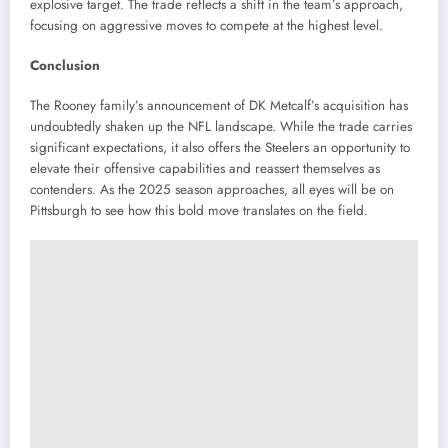
explosive target.
The trade reflects a shift in the team’s approach,
focusing on aggressive moves to compete at the highest level.
Conclusion
The Rooney family’s announcement of DK Metcalf’s acquisition has
undoubtedly shaken up the NFL landscape.
While the trade carries
significant expectations, it also offers the Steelers an opportunity to
elevate their offensive capabilities and reassert themselves as
contenders.
As the 2025 season approaches, all eyes will be on
Pittsburgh to see how this bold move translates on the field.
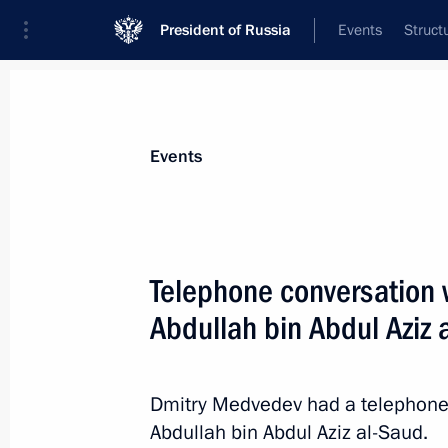
President of Russia
Events
Struct
Materials on selected topic
Events
Saudi Arabia,
81 results
Telephone conversation w
Abdullah bin Abdul Aziz 
Telephone conversation with King of
Abdulaziz al-Saud
Dmitry Medvedev had a telephone 
Abdullah bin Abdul Aziz al-Saud.
October 21, 2015, 17:20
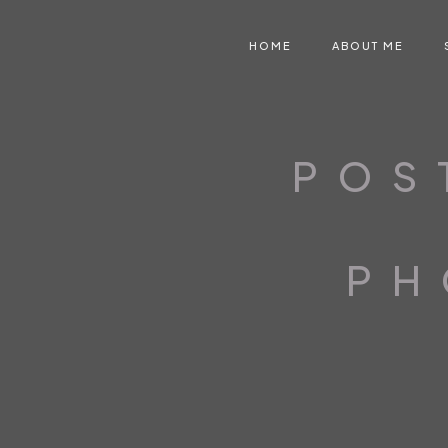
HOME
ABOUT ME
POS
PH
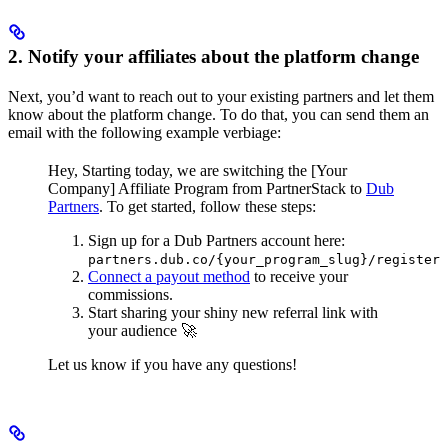
2. Notify your affiliates about the platform change
Next, you’d want to reach out to your existing partners and let them
know about the platform change. To do that, you can send them an
email with the following example verbiage:
Hey,
Starting today, we are switching the [Your
Company] Affiliate Program from PartnerStack to
Dub
Partners
.
To get started, follow these steps:
Sign up for a Dub Partners account here:
partners.dub.co/{your_program_slug}/register
Connect a payout method
to receive your
commissions.
Start sharing your shiny new referral link with
your audience 🚀
Let us know if you have any questions!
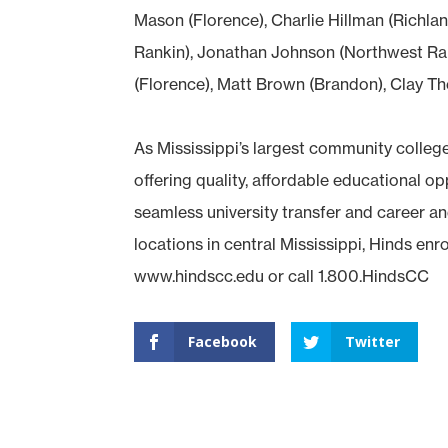
Mason (Florence), Charlie Hillman (Richla
Rankin), Jonathan Johnson (Northwest Ra
(Florence), Matt Brown (Brandon), Clay Th
As Mississippi’s largest community colleg
offering quality, affordable educational 
seamless university transfer and career an
locations in central Mississippi, Hinds enr
www.hindscc.edu or call 1.800.HindsCC
Facebook
Twitter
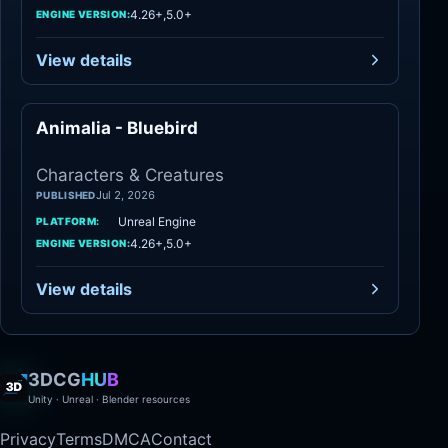
4.26+,5.0+
ENGINE VERSION:
View details
Animalia - Bluebird
Characters
Characters & Creatures
Jul 2, 2026
PUBLISHED
Unreal Engine
PLATFORM:
4.26+,5.0+
ENGINE VERSION:
View details
3DCG
HUB
Unity · Unreal · Blender resources
Privacy
Terms
DMCA
Contact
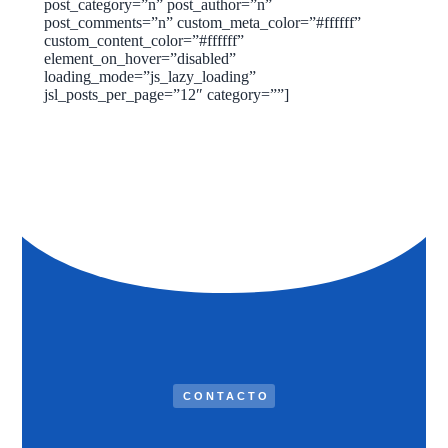
post_category=”n” post_author=”n”
post_comments=”n” custom_meta_color=”#ffffff”
custom_content_color=”#ffffff”
element_on_hover=”disabled”
loading_mode=”js_lazy_loading”
jsl_posts_per_page=”12″ category=””]
CONTACTO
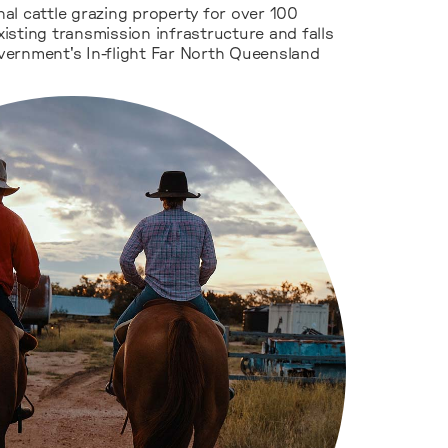
al cattle grazing property for over 100
existing transmission infrastructure and falls
ernment's In-flight Far North Queensland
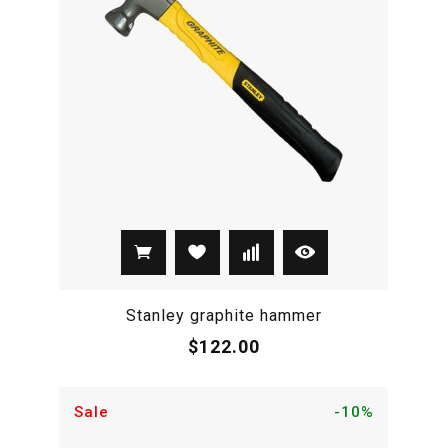
Stanley graphite hammer
$122.00
Sale
-10%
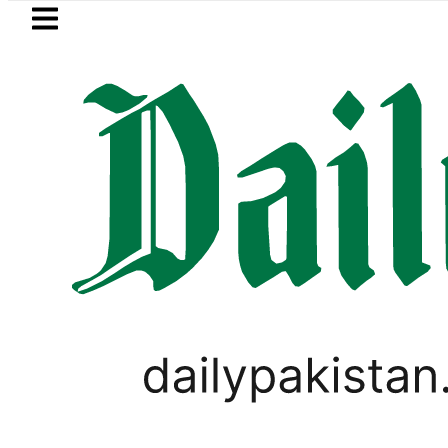
Skip to main content
Skip to
footer
LATEST
or August 7
Consumers with up to 25kW
PAKISTAN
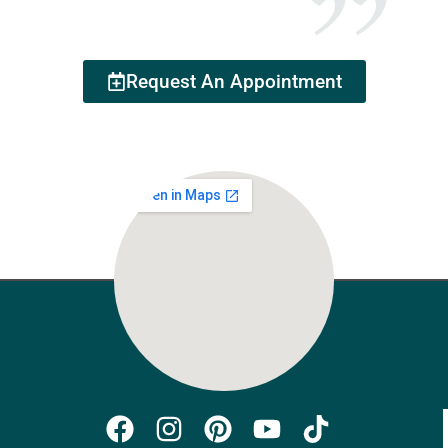
Request An Appointment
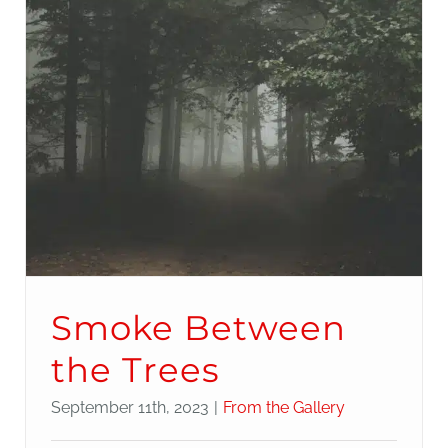
Smoke Between
the Trees
September 11th, 2023
|
From the Gallery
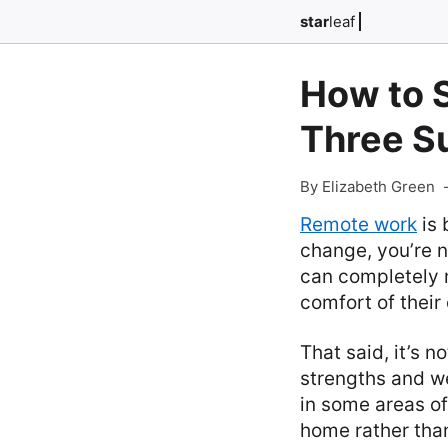
star
leaf
How to 
Three Su
By Elizabeth Green
Remote work
is 
change, you’re n
can completely 
comfort of thei
That said, it’s 
strengths and w
in some areas of 
home rather than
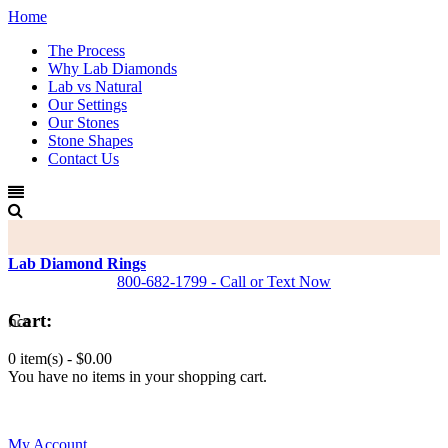
Home
The Process
Why Lab Diamonds
Lab vs Natural
Our Settings
Our Stones
Stone Shapes
Contact Us
Lab Diamond Rings
800-682-1799 - Call or Text Now
Cart:
0 item(s) -
$0.00
You have no items in your shopping cart.
0
My Account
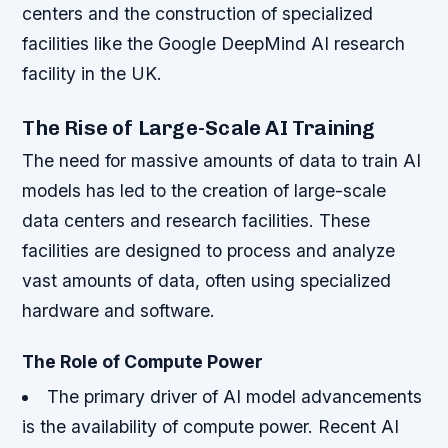
centers and the construction of specialized
facilities like the Google DeepMind AI research
facility in the UK.
The Rise of Large-Scale AI Training
The need for massive amounts of data to train AI
models has led to the creation of large-scale
data centers and research facilities. These
facilities are designed to process and analyze
vast amounts of data, often using specialized
hardware and software.
The Role of Compute Power
The primary driver of AI model advancements
is the availability of compute power.
Recent AI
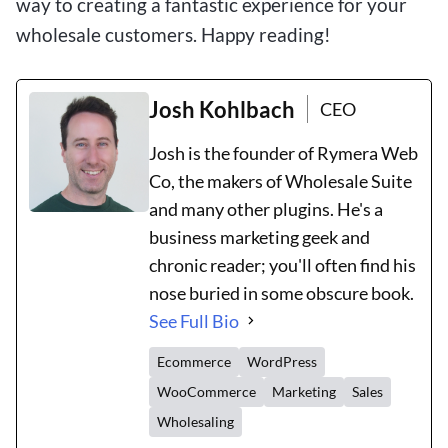
way to creating a fantastic experience for your
wholesale customers. Happy reading!
Josh Kohlbach
CEO
Josh is the founder of Rymera Web
Co, the makers of Wholesale Suite
and many other plugins. He's a
business marketing geek and
chronic reader; you'll often find his
nose buried in some obscure book.
See Full Bio
Ecommerce
WordPress
WooCommerce
Marketing
Sales
Wholesaling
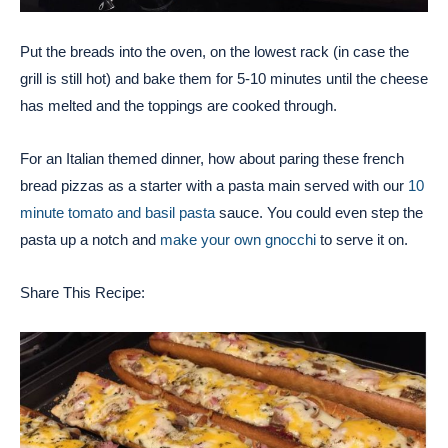
Put the breads into the oven, on the lowest rack (in case the
grill is still hot) and bake them for 5-10 minutes until the cheese
has melted and the toppings are cooked through.
For an Italian themed dinner, how about paring these french
bread pizzas as a starter with a pasta main served with our
10
minute tomato and basil pasta
sauce. You could even step the
pasta up a notch and
make your own gnocchi
to serve it on.
Share This Recipe:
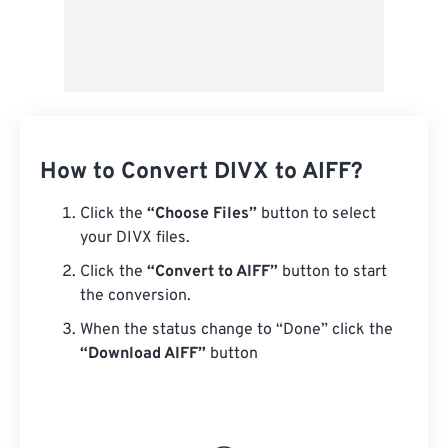
How to Convert DIVX to AIFF?
Click the
“Choose Files”
button to select
your DIVX files.
Click the
“Convert to AIFF”
button to start
the conversion.
When the status change to “Done” click the
“Download AIFF”
button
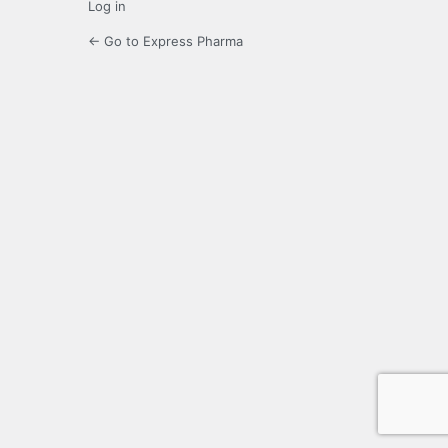
Log in
← Go to Express Pharma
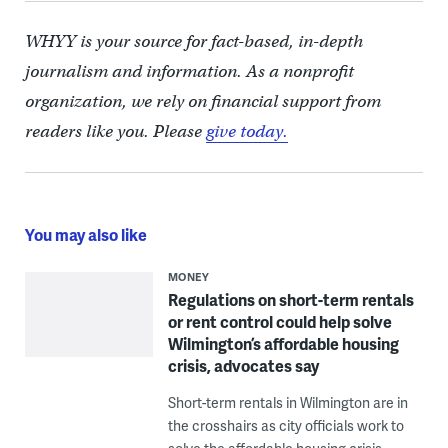
WHYY is your source for fact-based, in-depth
journalism and information. As a nonprofit
organization, we rely on financial support from
readers like you. Please
give today.
You may also like
MONEY
Regulations on short-term rentals
or rent control could help solve
Wilmington’s affordable housing
crisis, advocates say
Short-term rentals in Wilmington are in
the crosshairs as city officials work to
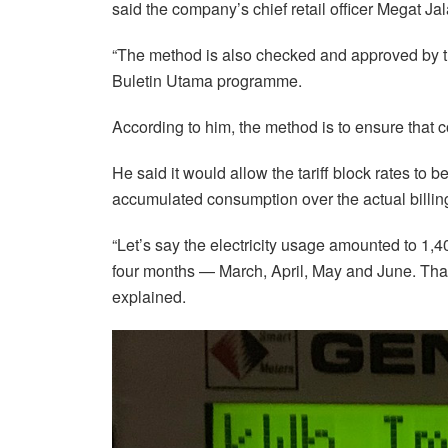
said the company’s chief retail officer Megat J
“The method is also checked and approved by t
Buletin Utama programme.
According to him, the method is to ensure that
He said it would allow the tariff block rates to 
accumulated consumption over the actual billin
“Let’s say the electricity usage amounted to 1
four months — March, April, May and June. That
explained.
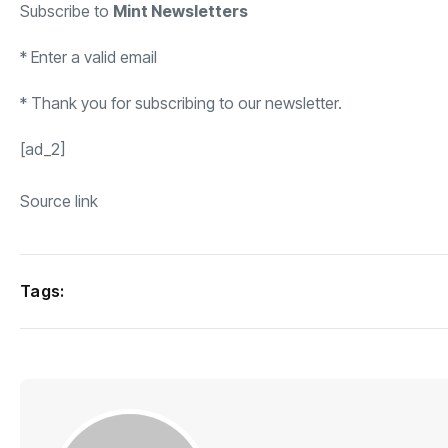
Subscribe to
Mint Newsletters
*
Enter a valid email
*
Thank you for subscribing to our newsletter.
[ad_2]
Source link
Tags:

◇ ◇ ◇

INSTRUCTIONS FOR THE TASK:
For each line in the data that contains the string "Unreal", give a copy of that line.

RESULT:
Unreal Engine
Unity · Unreal · Blender resources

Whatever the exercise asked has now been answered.